Managing Depression without Medication: A How-To
One of the most common questions I hear as a therapist is “Will I have to take medication forever?” While there’s no way of predicting the future or knowing exactly what factors may be contributing to each person’s depressive symptoms, it is possible for some people to effectively manage their symptoms of depression without taking medications.
Before changing or altering any methods you’re currently using to treat your symptoms of depression, talk to your primary care physician or therapist, if you’re currently seeing one. Below are some strategies that may be helpful to alleviate symptoms of depression.
1.) Get enough sleep. The amount of sleep that each person “needs” varies, but generally, we recommend no less than 5 hours of sleep within a 24-hr time period. This should also be one solid, consolidated chunk of sleep…no napping throughout the day to make up for the sleep you didn’t get the night before! Lack of adequate sleep has been shown time and time again in the research to affect general mood and exacerbate existing depressive symptoms (O’Leary, Bylsma, & Rottenberg, 2016), so make sure you’re logging those zzz’s every night.

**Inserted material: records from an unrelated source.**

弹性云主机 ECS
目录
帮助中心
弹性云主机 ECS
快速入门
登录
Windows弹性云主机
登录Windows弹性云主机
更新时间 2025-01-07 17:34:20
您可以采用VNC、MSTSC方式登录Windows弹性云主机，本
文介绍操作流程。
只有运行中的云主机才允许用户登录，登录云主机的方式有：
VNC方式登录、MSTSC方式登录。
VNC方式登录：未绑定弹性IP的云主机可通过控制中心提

2.) Take a walk. Research shows that exercise releases the “feel good” chemicals in your brain (i.e., different neurotransmitters and endorphins) that can help you combat feelings of sadness and worthlessness that may sometimes accompany depression. Additionally, exercise in general can help you gain confidence and increase your self-esteem as you reach many of your goals. As an added bonus, exercise can help your quality of sleep, which (see #1) has its own role in managing depression.
3.) Do one thing you used to do that you enjoy that you don’t do anymore. During the spiral of depression, many people stop engaging in activities they used to enjoy doing. However, those activities most likely contributed to positive mood, a sense of worth, etc. In short, people remove themselves from all the positive reinforcement in their environment, which only adds to the negative feelings of depression. Start slow: make a list of everything you’ve stopped doing that you used to love to do, and then pick one activity from the list and find the time to incorporate that back into your daily routine. Don’t be surprised if you don’t enjoy that activity again right away; sometimes, it takes a little while to get the same enjoyment you used to. But changing your behaviors is a good first step to changing your overall mood.
4.) Examine your thoughts carefully. Downward spirals are often provoked by jumping to the worst-case conclusion or other unhelpful/unrealistic thoughts. You take a friend’s laugh to mean that she’s laughing at you, or an erratic driver to mean that they’re personally targeting you. Often times, these thoughts are so automatic that we don’t even realize we’re having them. Start taking note of the things you’re telling yourself on a daily basis. A good start is noticing when you have a strong emotion, then backtrack 5 seconds and ask yourself “What did I just tell myself about this situation?”
5.) Engage your social support system. The same thing that happens to our daily activities when we get depressed can happen to our friend group. We start feeling bad, we don’t feel like going out, socializing, talking, etc. We start to isolate, we tell friends we don’t feel like talking. We feel bad, because we’re not spending time with important people in our lives; eventually, friends stop calling or asking to spend time together, which can lead to thoughts of “See! They really don’t like me!” (See #4). Reach out to someone and make a small social engagement. Invite a friend you haven’t talked to in a while to talk on the phone. Give others a chance to help improve your mood.
6.) Talk to a therapist. Talk therapy is one of the most effective ways to treat symptoms of mild/moderate depression. Therapy can help provide you with a safe, protected space to share your feelings and thoughts, as well as provide you with tools to help you challenge some of your beliefs and behaviors that are contributing to your depression.
Disclaimer: This blog does not provide or replace psychological treatment or evaluation. Contact a psychologist in your community if you are in need of individualized services.